A single number is expected: the count of lines in the entries below that contain "tingkat".

### Exercise materials

►

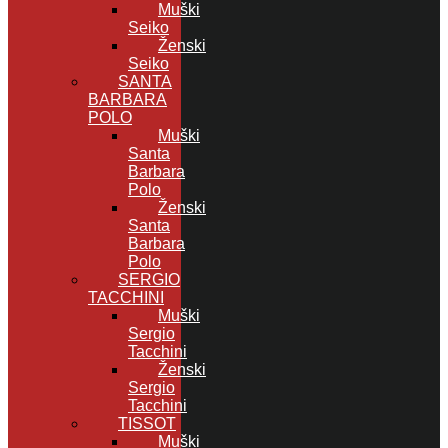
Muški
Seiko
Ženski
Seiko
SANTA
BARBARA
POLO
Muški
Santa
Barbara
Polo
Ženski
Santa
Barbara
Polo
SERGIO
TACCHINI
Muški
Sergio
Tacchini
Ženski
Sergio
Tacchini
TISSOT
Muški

◄
►

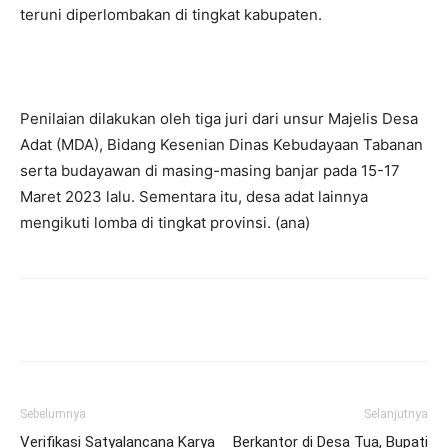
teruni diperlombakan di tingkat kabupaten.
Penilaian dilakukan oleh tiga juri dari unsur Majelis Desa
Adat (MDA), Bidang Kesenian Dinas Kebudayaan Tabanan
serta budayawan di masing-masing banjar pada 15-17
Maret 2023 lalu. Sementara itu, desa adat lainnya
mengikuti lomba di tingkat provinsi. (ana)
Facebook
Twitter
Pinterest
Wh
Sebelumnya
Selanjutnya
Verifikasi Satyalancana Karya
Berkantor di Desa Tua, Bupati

◄

### Response to the exercise
2